### TASK BRIEF
Write out, exactly as they stand, the line containing "oferty bonusowe w 2024 roku" and all subsequent lines up to and including the final line of the records.

### RECORDS SUPPLIED
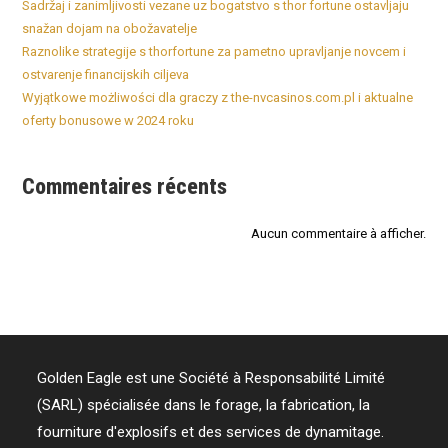
Sadržaj i zanimljivosti vezane uz bogatstvo s thor fortune ostavljaju
snažan dojam na obožavatelje
Raznolike strategije s thorfortune za pametno upravljanje novcem i
ostvarenje financijskih ciljeva
Wyjątkowe możliwości dla graczy z the-nvcasinos.com.pl i aktualne
oferty bonusowe w 2024 roku
Commentaires récents
Aucun commentaire à afficher.
Golden Eagle est une Société à Responsabilité Limité
(SARL) spécialisée dans le forage, la fabrication, la
fourniture d'explosifs et des services de dynamitage.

### TASK SOLUTION
oferty bonusowe w 2024 roku
Commentaires récents
Aucun commentaire à afficher.
Golden Eagle est une Société à Responsabilité Limité
(SARL) spécialisée dans le forage, la fabrication, la
fourniture d'explosifs et des services de dynamitage.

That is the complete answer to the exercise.